🤖 AI Summary
This study addresses the high cost, lengthy duration, and limited sustainability of traditional item pretesting in high-stakes computerized adaptive testing (CAT), which hinders the continuous supply of calibrated items. To overcome these challenges, the authors propose the S2A3 framework, which uniquely integrates Thompson sampling with soft scoring to simultaneously calibrate item parameters and estimate examinee ability in an online setting. The method selects items by sampling from their posterior distributions to maximize information gain, incorporates parameter uncertainty through soft scoring, and employs a temperature-controlled stochastic Sympson-Hetter exposure control mechanism to dynamically manage item exposure. Evaluated on two vocabulary tasks from the Duolingo English Test, S2A3 demonstrates rapid calibration and reliable scoring even under high cold-start item proportions, effectively balancing measurement efficiency with item bank security.
📝 Abstract
High-stakes computerized adaptive tests (CATs) require a continuous supply of calibrated items, yet traditional item piloting is slow, expensive, and operationally hazardous. We introduce the S2A3 framework -- Soft Scoring (S2) and Adaptive Adaptive Administration (A3) -- which unifies item calibration and test administration into a single online process. Thompson sampling enhances item selection by drawing provisional parameters from each item's posterior distribution and selecting the item maximizing expected Fisher information, naturally routing uncertain items to informative test-takers while maintaining measurement precision. Soft scoring integrates over parameter uncertainty so that incompletely calibrated items exert appropriately attenuated influence on ability estimates.
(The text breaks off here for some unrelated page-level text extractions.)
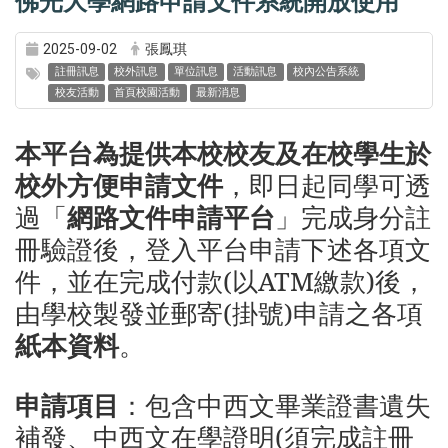
佛光大學網路申請文件系統開放使用
2025-09-02
張鳳琪
註冊訊息
校外訊息
單位訊息
活動訊息
校內公告系統
校友活動
首頁校園活動
最新消息
本平台為提供本校校友及在校學生於
校外方便申請文件
，即日起同學可透
過
「
網路文件申請平台
」
完成身分註
冊驗證後，登入平台申請下述各項文
件，並在完成付款(以ATM繳款)後，
由學校製發並郵寄(掛號)申請之各項
紙本資料
。
申請項目
：
包含中西文畢業證書遺失
補發、中西文在學證明(須完成註冊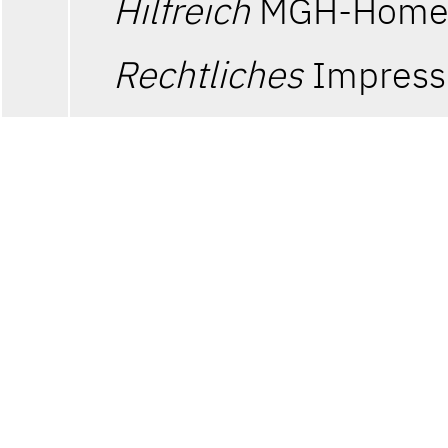
Hilfreich
MGH-Home
Rechtliches
Impres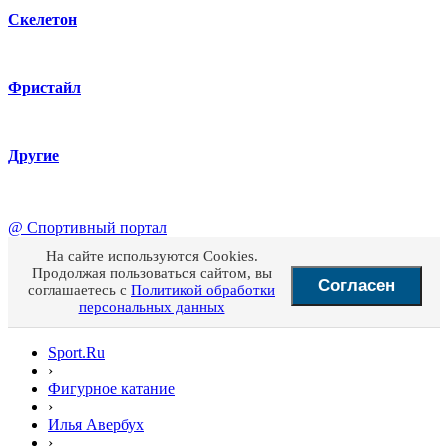
Скелетон
Фристайл
Другие
@
Спортивный портал
На сайте используются Cookies.
Продолжая пользоваться сайтом, вы
Согласен
соглашаетесь с
Политикой обработки
персональных данных
Sport.Ru
›
Фигурное катание
›
Илья Авербух
›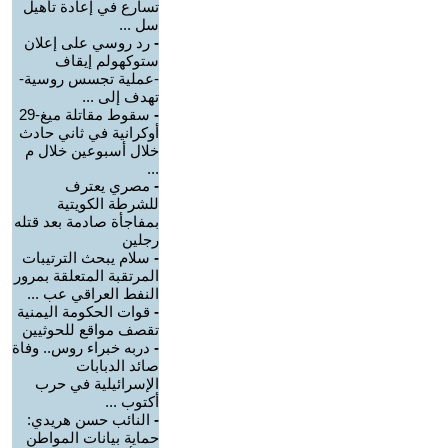
تسارع في إعادة تأهيل
سل ...
-
رد روسي على إعلان
ستوكهولم إيقاف
-عملية تجسس روسية-
تهدف إلى ...
-
سقوط مقاتلة ميغ-29
أوكرانية في ثاني حادث
خلال أسبوعين خلال م
...
-
مصري يعترف
للشرطة الكويتية
بمفاجأة صادمة بعد قتله
رجلين
-
سلام يبحث الترتيبات
المرتقبة المتعلقة بمرور
النفط العراقي عب ...
-
قوات الحكومة اليمنية
تقصف مواقع للحوثيين
-
دربه خبراء روس.. وفاة
صائد الدبابات
الإسرائيلية في حرب
أكتوب ...
-
النائب حسن هريدي:
حماية بيانات المواطن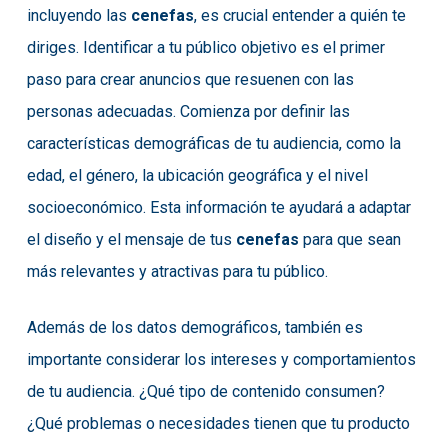
incluyendo las
cenefas
, es crucial entender a quién te
diriges. Identificar a tu público objetivo es el primer
paso para crear anuncios que resuenen con las
personas adecuadas. Comienza por definir las
características demográficas de tu audiencia, como la
edad, el género, la ubicación geográfica y el nivel
socioeconómico. Esta información te ayudará a adaptar
el diseño y el mensaje de tus
cenefas
para que sean
más relevantes y atractivas para tu público.
Además de los datos demográficos, también es
importante considerar los intereses y comportamientos
de tu audiencia. ¿Qué tipo de contenido consumen?
¿Qué problemas o necesidades tienen que tu producto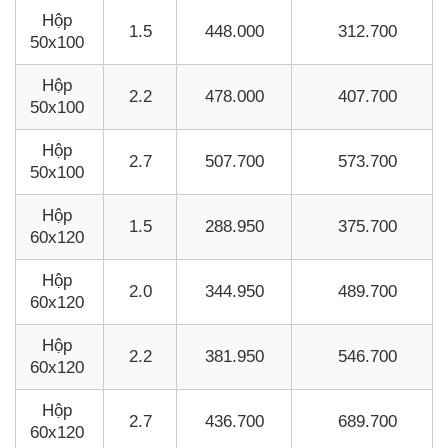
Hộp
1.5
448.000
312.700
50x100
Hộp
2.2
478.000
407.700
50x100
Hộp
2.7
507.700
573.700
50x100
Hộp
1.5
288.950
375.700
60x120
Hộp
2.0
344.950
489.700
60x120
Hộp
2.2
381.950
546.700
60x120
Hộp
2.7
436.700
689.700
60x120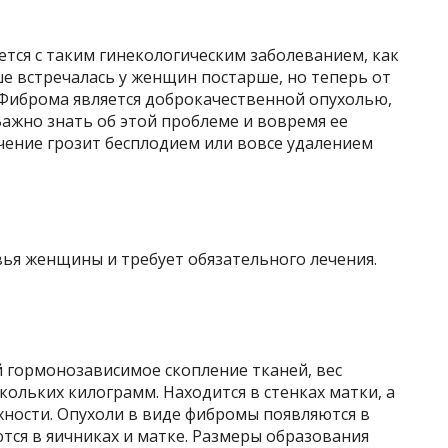
тся с таким гинекологическим заболеванием, как
е встречалась у женщин постарше, но теперь от
 Фиброма является доброкачественной опухолью,
Важно знать об этой проблеме и вовремя ее
чение грозит бесплодием или вовсе удалением
ья женщины и требует обязательного лечения.
 гормонозависимое скопление тканей, вес
кольких килограмм. Находится в стенках матки, а
хности. Опухоли в виде фибромы появляются в
тся в яичниках и матке. Размеры образования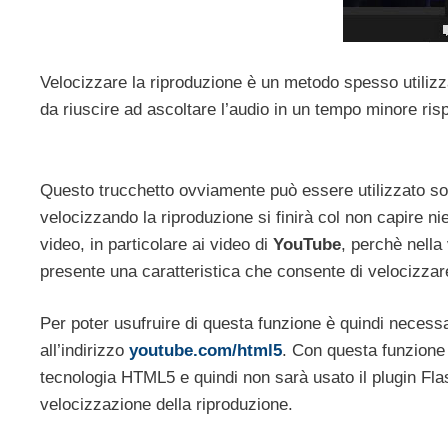
Velocizzare la riproduzione è un metodo spesso utilizz
da riuscire ad ascoltare l’audio in un tempo minore ri
Questo trucchetto ovviamente può essere utilizzato sola
velocizzando la riproduzione si finirà col non capire 
video, in particolare ai video di
YouTube
, perchè nell
presente una caratteristica che consente di velocizzare
Per poter usufruire di questa funzione è quindi necess
all’indirizzo
youtube.com/html5
. Con questa funzione 
tecnologia HTML5 e quindi non sarà usato il plugin Flash
velocizzazione della riproduzione.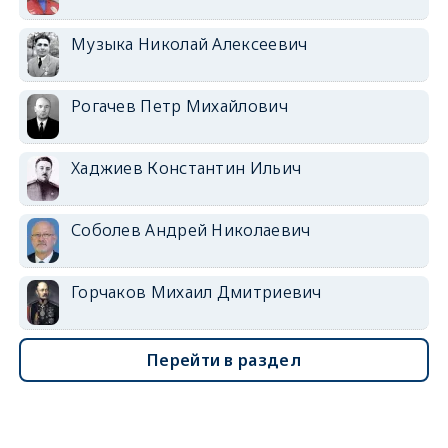
Музыка Николай Алексеевич
Рогачев Петр Михайлович
Хаджиев Константин Ильич
Соболев Андрей Николаевич
Горчаков Михаил Дмитриевич
Перейти в раздел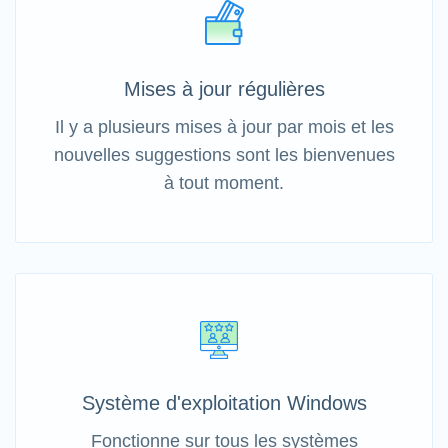
Mises à jour régulières
Il y a plusieurs mises à jour par mois et les
nouvelles suggestions sont les bienvenues
à tout moment.
Système d'exploitation Windows
Fonctionne sur tous les systèmes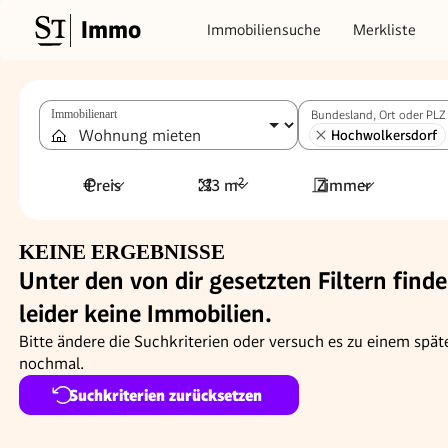
Immo
Immobiliensuche
Merkliste
Immobilienart
Bundesland, Ort oder PLZ
Hochwolkersdorf
Preis
93 m²
Zimmer
KEINE ERGEBNISSE
Unter den von dir gesetzten Filtern finde
leider keine Immobilien.
Bitte ändere die Suchkriterien oder versuch es zu einem spät
nochmal.
Suchkriterien zurücksetzen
A stochastic variant of Sympson-Hetter exposure control balances measurement efficiency against bank security via a tunable temperature parameter and item-specific weights. We validate S2A3 on Yes/No Vocabulary and Vocabulary-in-Context tasks from the Duolingo English Test, demonstrating rapid item calibration and preserved scoring reliability even when cold-start items constitute a significant fraction of the active pool.